(Extracted page text data)

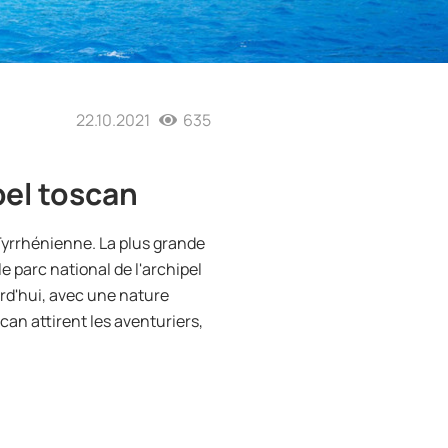
22.10.2021
635
ipel toscan
 Tyrrhénienne. La plus grande
 le parc national de l'archipel
urd'hui, avec une nature
scan attirent les aventuriers,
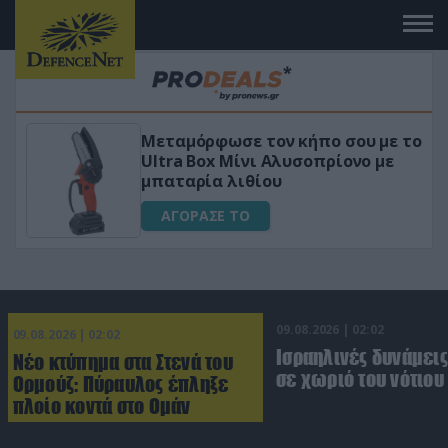
Μεταμόρφωσε τον κήπο σου με το
Ultra Box Μίνι Αλυσοπρίονο με
μπαταρία λιθίου
ΑΓΟΡΑΣΕ ΤΟ
09.08.2026 | 02:02
09.08.2026 | 02:02
Ισραηλινές δυνάμεις
Νέο κτύπημα στα Στενά του
σε χωριό του νότιου
Ορμούζ: Πύραυλος έπληξε
πλοίο κοντά στο Ομάν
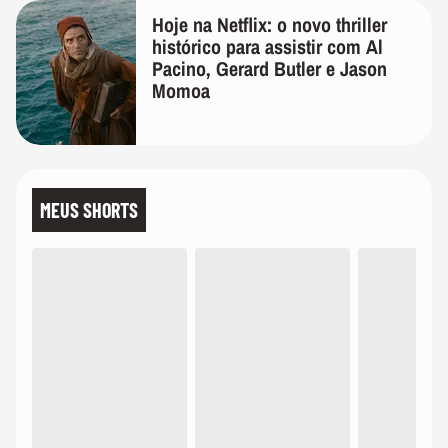
Hoje na Netflix: o novo thriller
histórico para assistir com Al
Pacino, Gerard Butler e Jason
Momoa
MEUS SHORTS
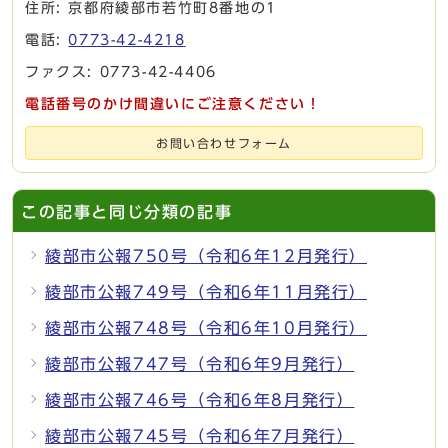
住所: 京都府綾部市若竹町8番地の1
電話:
0773-42-4218
ファクス: 0773-42-4406
電話番号のかけ間違いにご注意ください！
お問い合わせフォーム
この記事と同じ分類の記事
綾部市公報750号（令和6年12月発行）
綾部市公報749号（令和6年11月発行）
綾部市公報748号（令和6年10月発行）
綾部市公報747号（令和6年9月発行）
綾部市公報746号（令和6年8月発行）
綾部市公報745号（令和6年7月発行）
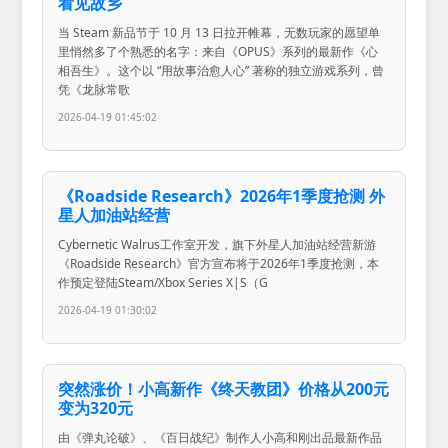
看见故乡
当 Steam 新品节于 10 月 13 日拉开帷幕，无数玩家的愿望单
里悄然多了个熟悉的名字：来自《OPUS》系列的最新作《心
相吾生》。这个以 “用故事治愈人心” 著称的独立游戏系列，曾
凭《龙脉常歌
2026-04-19 01:45:02
《Roadside Research》2026年1季度抢测 外
星人加油站经营
Cybernetic Walrus工作室开发，旗下外星人加油站经营新游
《Roadside Research》官方宣布将于2026年1季度抢测，本
作预定登陆Steam/Xbox Series X|S（G
2026-04-19 01:30:02
突然涨价！小高新作《终天教团》价格从200元
变为320元
由《弹丸论破》、《百日战纪》制作人小高和刚出品最新作品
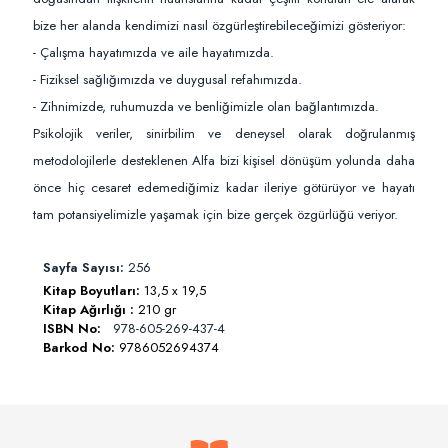
bize her alanda kendimizi nasıl özgürleştirebileceğimizi gösteriyor:
- Çalışma hayatımızda ve aile hayatımızda.
- Fiziksel sağlığımızda ve duygusal refahımızda.
- Zihnimizde, ruhumuzda ve benliğimizle olan bağlantımızda.
Psikolojik veriler, sinirbilim ve deneysel olarak doğrulanmış
metodolojilerle desteklenen Alfa bizi kişisel dönüşüm yolunda daha
önce hiç cesaret edemediğimiz kadar ileriye götürüyor ve hayatı
tam potansiyelimizle yaşamak için bize gerçek özgürlüğü veriyor.
Sayfa Sayısı:
256
Kitap Boyutları:
13,5 x 19,5
Kitap Ağırlığı :
210 gr
ISBN No:
978-605-269-437-4
Barkod No:
9786052694374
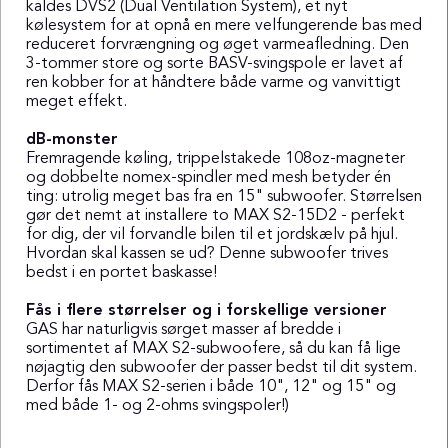
kaldes DVS2 (Dual Ventilation System), et nyt
kølesystem for at opnå en mere velfungerende bas med
reduceret forvrængning og øget varmeafledning. Den
3-tommer store og sorte BASV-svingspole er lavet af
ren kobber for at håndtere både varme og vanvittigt
meget effekt.
dB-monster
Fremragende køling, trippelstakede 108oz-magneter
og dobbelte nomex-spindler med mesh betyder én
ting: utrolig meget bas fra en 15" subwoofer. Størrelsen
gør det nemt at installere to MAX S2-15D2 - perfekt
for dig, der vil forvandle bilen til et jordskælv på hjul.
Hvordan skal kassen se ud? Denne subwoofer trives
bedst i en portet baskasse!
Fås i flere størrelser og i forskellige versioner
GAS har naturligvis sørget masser af bredde i
sortimentet af MAX S2-subwoofere, så du kan få lige
nøjagtig den subwoofer der passer bedst til dit system.
Derfor fås MAX S2-serien i både 10", 12" og 15" og
med både 1- og 2-ohms svingspoler!)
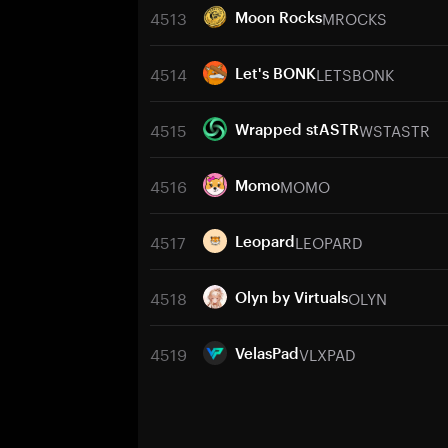
4513
MROCKS
Moon Rocks
4514
LETSBONK
Let's BONK
4515
WSTASTR
Wrapped stASTR
4516
MOMO
Momo
4517
LEOPARD
Leopard
4518
OLYN
Olyn by Virtuals
4519
VLXPAD
VelasPad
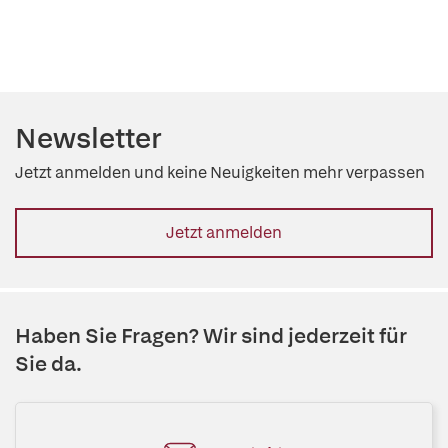
Newsletter
Jetzt anmelden und keine Neuigkeiten mehr verpassen
Jetzt anmelden
Haben Sie Fragen? Wir sind jederzeit für
Sie da.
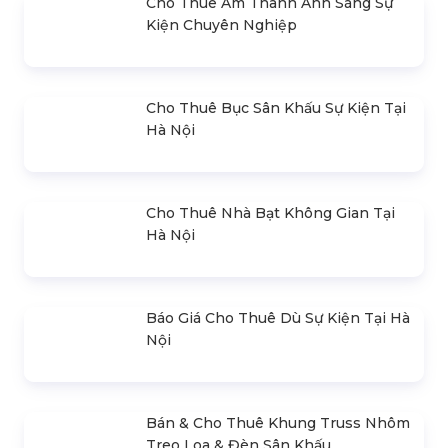
Đèn Sân Khấu Moving Head Led
12X12W - 4In1
Liên hệ
SẢN PHẨM BÁN CHẠY
Cho Thuê Màn Hình Led Sự Kiện Tại
Hà Nội & TPHCM
Cho Thuê Âm Thanh Ánh Sáng Sự
Kiện Chuyên Nghiệp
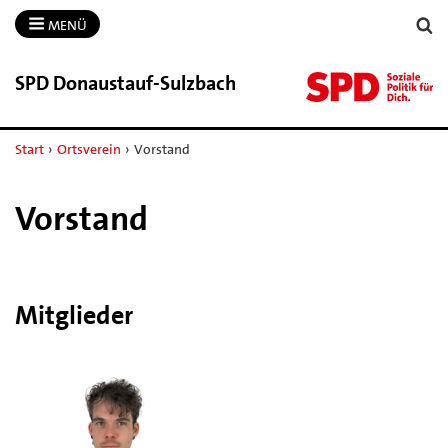
MENÜ
SPD Donaustauf-​Sulzbach
Start
›
Ortsverein
›
Vorstand
Vorstand
Mitglieder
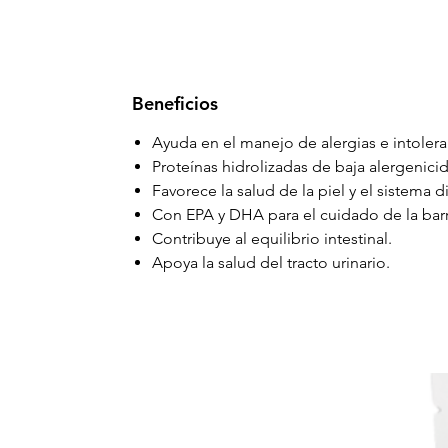
Beneficios
Ayuda en el manejo de alergias e intolera
Proteínas hidrolizadas de baja alergenici
Favorece la salud de la piel y el sistema d
Con EPA y DHA para el cuidado de la barr
Contribuye al equilibrio intestinal.
Apoya la salud del tracto urinario.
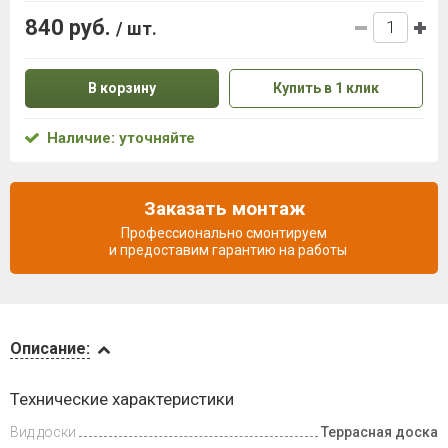
840 руб.
/ шт.
В корзину
Купить в 1 клик
Наличие: уточняйте
Заказать монтаж
Профессионально смонтируем
и предоставим гарантию на работы
Описание
Описание:
Доставка
Технические характеристики
и оплата
Вид доски
Террасная доска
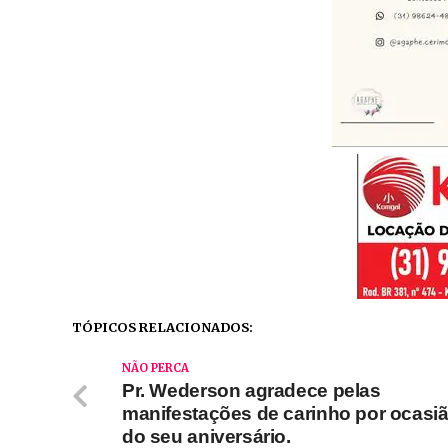
TÓPICOS RELACIONADOS:
NÃO PERCA
Pr. Wederson agradece pelas
manifestações de carinho por ocasi
do seu aniversário.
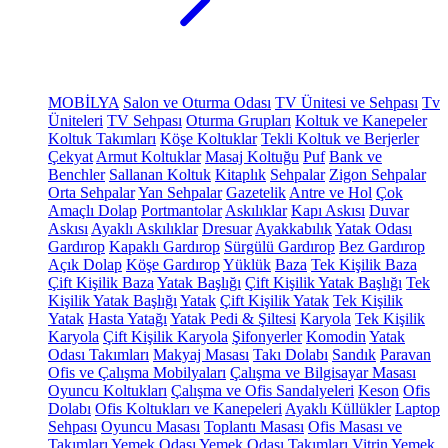
MOBİLYA
Salon ve Oturma Odası
TV Ünitesi ve Sehpası
Tv
Üniteleri
TV Sehpası
Oturma Grupları
Koltuk ve Kanepeler
Koltuk Takımları
Köşe Koltuklar
Tekli Koltuk ve Berjerler
Çekyat
Armut Koltuklar
Masaj Koltuğu
Puf
Bank ve
Benchler
Sallanan Koltuk
Kitaplık
Sehpalar
Zigon Sehpalar
Orta Sehpalar
Yan Sehpalar
Gazetelik
Antre ve Hol
Çok
Amaçlı Dolap
Portmantolar
Askılıklar
Kapı Askısı
Duvar
Askısı
Ayaklı Askılıklar
Dresuar
Ayakkabılık
Yatak Odası
Gardırop
Kapaklı Gardırop
Sürgülü Gardırop
Bez Gardırop
Açık Dolap
Köşe Gardırop
Yüklük
Baza
Tek Kişilik Baza
Çift Kişilik Baza
Yatak Başlığı
Çift Kişilik Yatak Başlığı
Tek
Kişilik Yatak Başlığı
Yatak
Çift Kişilik Yatak
Tek Kişilik
Yatak
Hasta Yatağı
Yatak Pedi & Şiltesi
Karyola
Tek Kişilik
Karyola
Çift Kişilik Karyola
Şifonyerler
Komodin
Yatak
Odası Takımları
Makyaj Masası
Takı Dolabı
Sandık
Paravan
Ofis ve Çalışma Mobilyaları
Çalışma ve Bilgisayar Masası
Oyuncu Koltukları
Çalışma ve Ofis Sandalyeleri
Keson
Ofis
Dolabı
Ofis Koltukları ve Kanepeleri
Ayaklı Küllükler
Laptop
Sehpası
Oyuncu Masası
Toplantı Masası
Ofis Masası ve
Takımları
Yemek Odası
Yemek Odası Takımları
Vitrin
Yemek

- _Your instructions_: Both boundary lines included, write out word for word only the lines above from the one containing "ting: utrolig meget" to the one containing "Proteínas hidrolizadas de baja alergenici", leaving out any pictures.

- _Solution to the exercise_:
ting: utrolig meget bas fra en 15" subwoofer. Størrelsen
gør det nemt at installere to MAX S2-15D2 - perfekt
for dig, der vil forvandle bilen til et jordskælv på hjul.
Hvordan skal kassen se ud? Denne subwoofer trives
bedst i en portet baskasse!
Fås i flere størrelser og i forskellige versioner
GAS har naturligvis sørget masser af bredde i
sortimentet af MAX S2-subwoofere, så du kan få lige
nøjagtig den subwoofer der passer bedst til dit system.
Derfor fås MAX S2-serien i både 10", 12" og 15" og
med både 1- og 2-ohms svingspoler!)
4513
MROCKS
Moon Rocks
4514
LETSBONK
Let's BONK
4515
WSTASTR
Wrapped stASTR
4516
MOMO
Momo
4517
LEOPARD
Leopard
4518
OLYN
Olyn by Virtuals
4519
VLXPAD
VelasPad
Newsletter
Jetzt anmelden und keine Neuigkeiten mehr verpassen
Jetzt anmelden
Haben Sie Fragen? Wir sind jederzeit für
Sie da.
Đèn Sân Khấu Moving Head Led
12X12W - 4In1
Liên hệ
SẢN PHẨM BÁN CHẠY
Cho Thuê Màn Hình Led Sự Kiện Tại
Hà Nội & TPHCM
Cho Thuê Âm Thanh Ánh Sáng Sự
Kiện Chuyên Nghiệp
MENÜ
SPD Donaustauf-​Sulzbach
Start
›
Ortsverein
›
Vorstand
Vorstand
Mitglieder
Beneficios
Ayuda en el manejo de alergias e intolera
Proteínas hidrolizadas de baja alergenici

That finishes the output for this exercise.